_TASK_: The expected answer is all of the entries, written out exactly.
**** DATA RECORDS ****
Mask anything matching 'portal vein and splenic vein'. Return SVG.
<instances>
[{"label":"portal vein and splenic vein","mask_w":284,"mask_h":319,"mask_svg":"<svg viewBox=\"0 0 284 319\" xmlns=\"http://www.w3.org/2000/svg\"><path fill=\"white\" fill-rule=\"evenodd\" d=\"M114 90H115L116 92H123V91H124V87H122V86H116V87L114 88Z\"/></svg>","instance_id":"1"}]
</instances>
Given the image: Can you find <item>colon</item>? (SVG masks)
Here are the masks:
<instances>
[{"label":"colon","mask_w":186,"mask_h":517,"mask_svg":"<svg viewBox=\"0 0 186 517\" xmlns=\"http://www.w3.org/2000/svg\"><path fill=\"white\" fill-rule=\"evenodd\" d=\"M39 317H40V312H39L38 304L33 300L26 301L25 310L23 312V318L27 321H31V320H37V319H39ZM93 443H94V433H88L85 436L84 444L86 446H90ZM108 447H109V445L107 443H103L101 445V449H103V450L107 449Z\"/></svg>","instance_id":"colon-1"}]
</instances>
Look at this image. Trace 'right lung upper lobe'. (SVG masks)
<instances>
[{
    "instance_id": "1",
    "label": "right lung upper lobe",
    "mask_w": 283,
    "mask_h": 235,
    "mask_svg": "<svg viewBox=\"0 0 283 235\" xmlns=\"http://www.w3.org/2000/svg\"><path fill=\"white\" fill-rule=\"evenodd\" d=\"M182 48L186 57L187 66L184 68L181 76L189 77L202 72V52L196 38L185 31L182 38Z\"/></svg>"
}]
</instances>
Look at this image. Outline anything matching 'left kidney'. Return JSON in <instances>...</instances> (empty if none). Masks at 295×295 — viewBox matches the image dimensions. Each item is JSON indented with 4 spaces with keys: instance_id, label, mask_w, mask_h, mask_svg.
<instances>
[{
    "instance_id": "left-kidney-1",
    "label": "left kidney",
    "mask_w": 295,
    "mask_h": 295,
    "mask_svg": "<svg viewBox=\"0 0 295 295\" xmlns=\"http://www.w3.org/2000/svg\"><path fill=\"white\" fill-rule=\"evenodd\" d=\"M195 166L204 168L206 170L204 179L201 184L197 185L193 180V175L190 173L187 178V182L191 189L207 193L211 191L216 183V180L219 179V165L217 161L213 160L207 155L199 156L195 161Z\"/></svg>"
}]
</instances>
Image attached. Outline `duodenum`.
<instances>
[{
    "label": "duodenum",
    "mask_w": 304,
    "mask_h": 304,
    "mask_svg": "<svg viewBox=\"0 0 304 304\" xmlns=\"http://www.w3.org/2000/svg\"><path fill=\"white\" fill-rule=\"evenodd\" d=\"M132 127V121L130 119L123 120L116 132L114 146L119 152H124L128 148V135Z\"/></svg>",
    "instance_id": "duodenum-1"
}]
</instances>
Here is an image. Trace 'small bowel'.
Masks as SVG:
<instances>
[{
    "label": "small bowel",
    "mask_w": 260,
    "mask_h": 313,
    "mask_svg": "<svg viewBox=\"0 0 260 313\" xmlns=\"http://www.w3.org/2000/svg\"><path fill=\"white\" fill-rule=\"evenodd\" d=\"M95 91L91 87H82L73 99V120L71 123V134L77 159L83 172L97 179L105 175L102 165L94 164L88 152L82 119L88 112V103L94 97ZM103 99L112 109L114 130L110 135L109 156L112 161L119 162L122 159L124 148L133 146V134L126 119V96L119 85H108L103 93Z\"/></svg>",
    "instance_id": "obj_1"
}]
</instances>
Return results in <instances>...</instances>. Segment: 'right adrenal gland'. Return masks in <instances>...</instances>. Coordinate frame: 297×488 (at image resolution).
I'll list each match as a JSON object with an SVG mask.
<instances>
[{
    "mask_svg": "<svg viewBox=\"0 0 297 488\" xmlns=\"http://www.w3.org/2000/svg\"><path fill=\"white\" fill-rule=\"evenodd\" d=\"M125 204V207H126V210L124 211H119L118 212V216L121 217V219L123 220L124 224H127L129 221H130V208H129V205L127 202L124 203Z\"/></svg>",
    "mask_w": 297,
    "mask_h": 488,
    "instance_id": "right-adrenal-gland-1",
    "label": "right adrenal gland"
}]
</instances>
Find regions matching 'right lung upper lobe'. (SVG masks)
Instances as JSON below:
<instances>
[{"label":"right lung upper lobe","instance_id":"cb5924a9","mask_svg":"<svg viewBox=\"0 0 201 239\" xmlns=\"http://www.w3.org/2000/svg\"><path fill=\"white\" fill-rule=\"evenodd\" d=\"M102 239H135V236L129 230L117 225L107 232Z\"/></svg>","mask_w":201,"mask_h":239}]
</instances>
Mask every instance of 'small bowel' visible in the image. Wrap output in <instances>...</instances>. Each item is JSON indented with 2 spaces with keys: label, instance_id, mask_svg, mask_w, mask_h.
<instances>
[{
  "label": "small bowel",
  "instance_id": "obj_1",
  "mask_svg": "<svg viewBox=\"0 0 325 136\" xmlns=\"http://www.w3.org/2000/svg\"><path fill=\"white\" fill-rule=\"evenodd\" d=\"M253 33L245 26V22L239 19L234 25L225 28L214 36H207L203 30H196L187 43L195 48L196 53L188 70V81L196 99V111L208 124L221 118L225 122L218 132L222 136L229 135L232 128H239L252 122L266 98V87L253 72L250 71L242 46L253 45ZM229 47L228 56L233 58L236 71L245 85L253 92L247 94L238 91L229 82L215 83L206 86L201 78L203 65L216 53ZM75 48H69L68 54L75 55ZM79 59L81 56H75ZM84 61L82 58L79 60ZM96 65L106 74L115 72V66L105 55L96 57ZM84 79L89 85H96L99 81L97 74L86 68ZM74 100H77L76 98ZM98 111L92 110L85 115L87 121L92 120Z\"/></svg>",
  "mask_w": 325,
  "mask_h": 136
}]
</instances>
****
_EXERCISE OUTPUT_:
Mask anything matching 'portal vein and splenic vein'. Return SVG.
<instances>
[{"label":"portal vein and splenic vein","mask_w":284,"mask_h":319,"mask_svg":"<svg viewBox=\"0 0 284 319\" xmlns=\"http://www.w3.org/2000/svg\"><path fill=\"white\" fill-rule=\"evenodd\" d=\"M114 90H115L116 92H123V91H124V87H122V86H116V87L114 88Z\"/></svg>","instance_id":"1"}]
</instances>
Given the image: Can you find <item>colon</item>? (SVG masks)
Here are the masks:
<instances>
[{"label":"colon","mask_w":186,"mask_h":517,"mask_svg":"<svg viewBox=\"0 0 186 517\" xmlns=\"http://www.w3.org/2000/svg\"><path fill=\"white\" fill-rule=\"evenodd\" d=\"M39 317H40V312H39L38 304L33 300L26 301L25 310L23 312V318L27 321H31V320H37V319H39ZM93 443H94V433H88L85 436L84 444L86 446H90ZM108 447H109V445L107 443H103L101 445V449H103V450L107 449Z\"/></svg>","instance_id":"colon-1"}]
</instances>
Look at this image. Trace 'right lung upper lobe'. (SVG masks)
<instances>
[{
    "instance_id": "1",
    "label": "right lung upper lobe",
    "mask_w": 283,
    "mask_h": 235,
    "mask_svg": "<svg viewBox=\"0 0 283 235\" xmlns=\"http://www.w3.org/2000/svg\"><path fill=\"white\" fill-rule=\"evenodd\" d=\"M182 48L186 57L187 66L184 68L181 76L189 77L202 72V52L196 38L185 31L182 38Z\"/></svg>"
}]
</instances>
Look at this image. Outline anything matching 'left kidney'. Return JSON in <instances>...</instances> (empty if none). Masks at 295×295 — viewBox matches the image dimensions. Each item is JSON indented with 4 spaces with keys: instance_id, label, mask_w, mask_h, mask_svg.
<instances>
[{
    "instance_id": "left-kidney-1",
    "label": "left kidney",
    "mask_w": 295,
    "mask_h": 295,
    "mask_svg": "<svg viewBox=\"0 0 295 295\" xmlns=\"http://www.w3.org/2000/svg\"><path fill=\"white\" fill-rule=\"evenodd\" d=\"M195 166L204 168L206 170L204 179L201 184L197 185L193 180V175L190 173L187 178V182L191 189L207 193L211 191L216 183V180L219 179V165L217 161L213 160L207 155L199 156L195 161Z\"/></svg>"
}]
</instances>
Image attached. Outline `duodenum`.
<instances>
[{
    "label": "duodenum",
    "mask_w": 304,
    "mask_h": 304,
    "mask_svg": "<svg viewBox=\"0 0 304 304\" xmlns=\"http://www.w3.org/2000/svg\"><path fill=\"white\" fill-rule=\"evenodd\" d=\"M132 127V121L130 119L123 120L116 132L114 146L119 152H124L128 148V135Z\"/></svg>",
    "instance_id": "duodenum-1"
}]
</instances>
Here is an image. Trace 'small bowel'.
Masks as SVG:
<instances>
[{
    "label": "small bowel",
    "mask_w": 260,
    "mask_h": 313,
    "mask_svg": "<svg viewBox=\"0 0 260 313\" xmlns=\"http://www.w3.org/2000/svg\"><path fill=\"white\" fill-rule=\"evenodd\" d=\"M95 91L91 87H82L73 99V120L71 123V134L77 159L83 172L97 179L105 175L102 165L94 164L88 152L82 119L88 112V103L94 97ZM103 99L112 109L114 130L110 135L109 156L112 161L119 162L122 159L124 148L133 146V134L126 119V96L119 85H108L103 93Z\"/></svg>",
    "instance_id": "obj_1"
}]
</instances>
Return results in <instances>...</instances>. Segment: 'right adrenal gland'. Return masks in <instances>...</instances>. Coordinate frame: 297×488 (at image resolution).
I'll list each match as a JSON object with an SVG mask.
<instances>
[{
    "mask_svg": "<svg viewBox=\"0 0 297 488\" xmlns=\"http://www.w3.org/2000/svg\"><path fill=\"white\" fill-rule=\"evenodd\" d=\"M125 204V207H126V210L124 211H119L118 212V216L121 217V219L123 220L124 224H127L129 221H130V208H129V205L127 202L124 203Z\"/></svg>",
    "mask_w": 297,
    "mask_h": 488,
    "instance_id": "right-adrenal-gland-1",
    "label": "right adrenal gland"
}]
</instances>
Find regions matching 'right lung upper lobe'. (SVG masks)
Instances as JSON below:
<instances>
[{"label":"right lung upper lobe","instance_id":"cb5924a9","mask_svg":"<svg viewBox=\"0 0 201 239\" xmlns=\"http://www.w3.org/2000/svg\"><path fill=\"white\" fill-rule=\"evenodd\" d=\"M102 239H135V236L129 230L117 225L107 232Z\"/></svg>","mask_w":201,"mask_h":239}]
</instances>
Mask every instance of 'small bowel' visible in the image. Wrap output in <instances>...</instances>. Each item is JSON indented with 2 spaces with keys: label, instance_id, mask_svg, mask_w, mask_h.
<instances>
[{
  "label": "small bowel",
  "instance_id": "obj_1",
  "mask_svg": "<svg viewBox=\"0 0 325 136\" xmlns=\"http://www.w3.org/2000/svg\"><path fill=\"white\" fill-rule=\"evenodd\" d=\"M253 33L245 26V22L239 19L234 25L225 28L214 36H207L203 30H196L187 43L195 48L196 53L188 70V81L196 99V111L208 124L221 118L225 122L218 132L222 136L229 135L232 128H239L252 122L266 98V87L253 72L250 71L242 46L253 45ZM229 47L228 56L233 58L236 71L245 85L253 92L247 94L238 91L229 82L215 83L206 86L201 78L203 65L216 53ZM75 48H69L68 54L75 55ZM79 59L81 56H75ZM84 61L82 58L79 60ZM96 65L106 74L115 72V66L105 55L96 57ZM84 79L89 85H96L99 81L97 74L86 68ZM74 100H77L76 98ZM98 111L92 110L85 115L87 121L92 120Z\"/></svg>",
  "mask_w": 325,
  "mask_h": 136
}]
</instances>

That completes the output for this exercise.